------ Supplied records ------

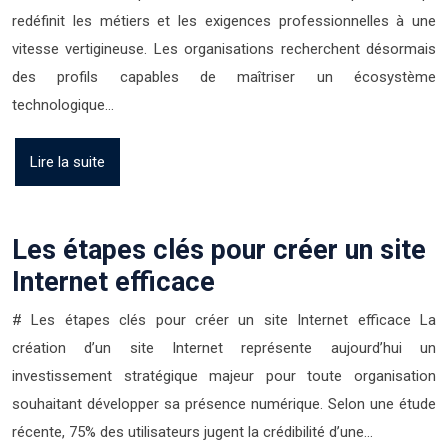
redéfinit les métiers et les exigences professionnelles à une
vitesse vertigineuse. Les organisations recherchent désormais
des profils capables de maîtriser un écosystème
technologique…
Lire la suite
Les étapes clés pour créer un site
Internet efficace
# Les étapes clés pour créer un site Internet efficace La
création d’un site Internet représente aujourd’hui un
investissement stratégique majeur pour toute organisation
souhaitant développer sa présence numérique. Selon une étude
récente, 75% des utilisateurs jugent la crédibilité d’une…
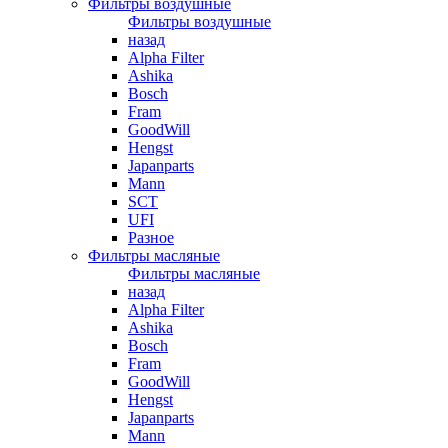
Фильтры воздушные
Фильтры воздушные
назад
Alpha Filter
Ashika
Bosch
Fram
GoodWill
Hengst
Japanparts
Mann
SCT
UFI
Разное
Фильтры масляные
Фильтры масляные
назад
Alpha Filter
Ashika
Bosch
Fram
GoodWill
Hengst
Japanparts
Mann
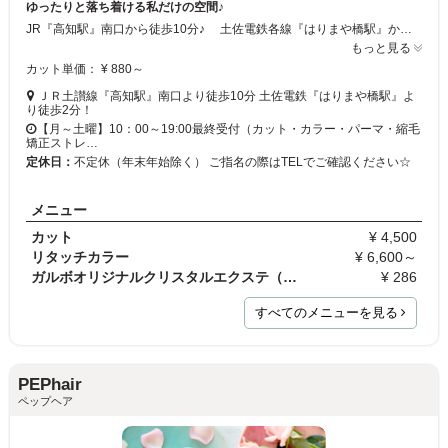
ゆったりと落ち着ける私だけの空間♪
JR『高知駅』南口から徒歩10分♪ 土佐電鉄各線『はりまや橋駅』から徒歩2分という抜群のアクセスの良さ♪♪ 親切・丁寧でお客様に合ったカウンセリングをしているからあなたの魅力も更にアップ♪ 当店の扉を開けた瞬間、きっとあなたは新しい自分と対面できるはずです☆
もっと見る
カット単価： ¥ 880～
ＪＲ土讃線『高知駅』南口より徒歩10分 土佐電鉄『はりまや橋駅』よ
り徒歩2分！
【月～土曜】10：00～19:00最終受付（カット・カラー・パーマ・縮毛
矯正ストレ…
定休日：
不定休（年末年始除く） ご指名の際はTELでご確認ください☆
メニュー
カット
¥ 4,500
リタッチカラー
¥ 6,600～
ガルボオリジナルクリスタルエクステ（編み込み）
¥ 286
すべてのメニューを見る
PEPhair
ペップヘア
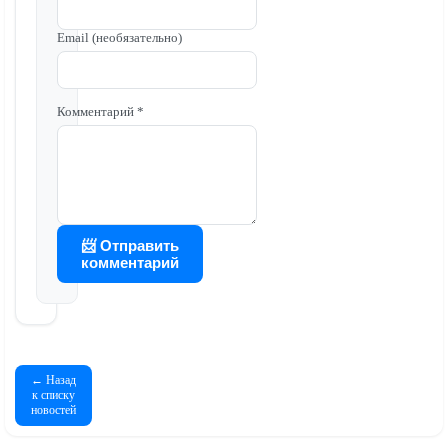
Email (необязательно)
Комментарий *
📨 Отправить
комментарий
← Назад
к списку
новостей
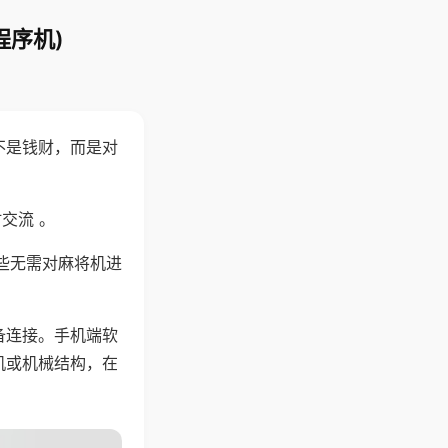
程序机)
不是钱财，而是对
交流 。
些无需对麻将机进
备连接。手机端软
机或机械结构，在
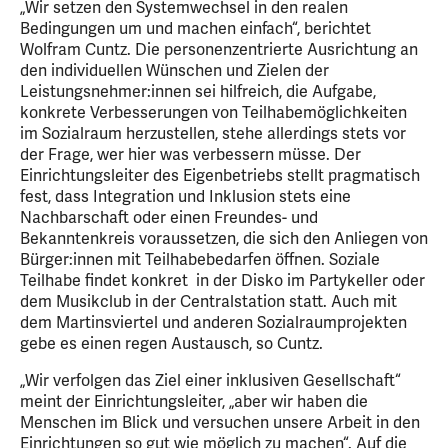
„Wir setzen den Systemwechsel in den realen
Bedingungen um und machen einfach“, berichtet
Wolfram Cuntz. Die personenzentrierte Ausrichtung an
den individuellen Wünschen und Zielen der
Leistungsnehmer:innen sei hilfreich, die Aufgabe,
konkrete Verbesserungen von Teilhabemöglichkeiten
im Sozialraum herzustellen, stehe allerdings stets vor
der Frage, wer hier was verbessern müsse. Der
Einrichtungsleiter des Eigenbetriebs stellt pragmatisch
fest, dass Integration und Inklusion stets eine
Nachbarschaft oder einen Freundes- und
Bekanntenkreis voraussetzen, die sich den Anliegen von
Bürger:innen mit Teilhabebedarfen öffnen. Soziale
Teilhabe findet konkret in der Disko im Partykeller oder
dem Musikclub in der Centralstation statt. Auch mit
dem Martinsviertel und anderen Sozialraumprojekten
gebe es einen regen Austausch, so Cuntz.
„Wir verfolgen das Ziel einer inklusiven Gesellschaft“
meint der Einrichtungsleiter, „aber wir haben die
Menschen im Blick und versuchen unsere Arbeit in den
Einrichtungen so gut wie möglich zu machen“. Auf die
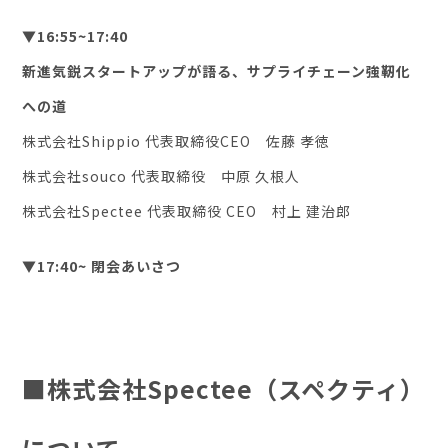
▼16:55~17:40
新進気鋭スタートアップが語る、サプライチェーン強靭化
への道
株式会社Shippio 代表取締役CEO 佐藤 孝徳
株式会社souco 代表取締役 中原 久根人
株式会社Spectee 代表取締役 CEO 村上 建治郎
▼17:40~ 閉会あいさつ
■株式会社Spectee（スペクティ）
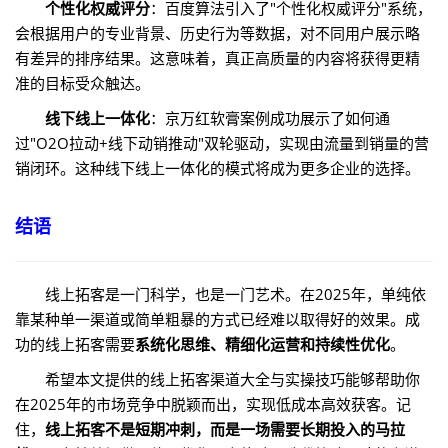
个性化权威评分
：百度算法引入了"个性化权威评分"系统，
会根据用户的专业背景、历史行为等数据，对不同用户展示略
有差异的排序结果。这意味着，真正高质量的内容将获得更精
准的目标受众触达。
线下线上一体化
：京万红软膏案例成功展示了如何通
过"O2O拉动+线下动销推动"双轮驱动，实现由流量到销量的营
销闭环。这种线下线上一体化的模式将成为更多企业的选择。
结语
线上拓客是一门科学，也是一门艺术。在2025年，单纯依
靠某种单一渠道或简单粗暴的方式已经难以取得好的效果。成
功的线上拓客需要
系统化思维、精细化运营和持续性优化
。
希望本文提供的线上拓客渠道大全与实操技巧能够帮助你
在2025年的市场竞争中脱颖而出，实现低成本高效获客。记
住，
线上拓客不是短期冲刺，而是一场需要长期投入的马拉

------

■ **Directions**: Considering only the data above, return the lines in which "étapes" occurs.

■ **Task answer**:
Les étapes clés pour créer un site
# Les étapes clés pour créer un site Internet efficace La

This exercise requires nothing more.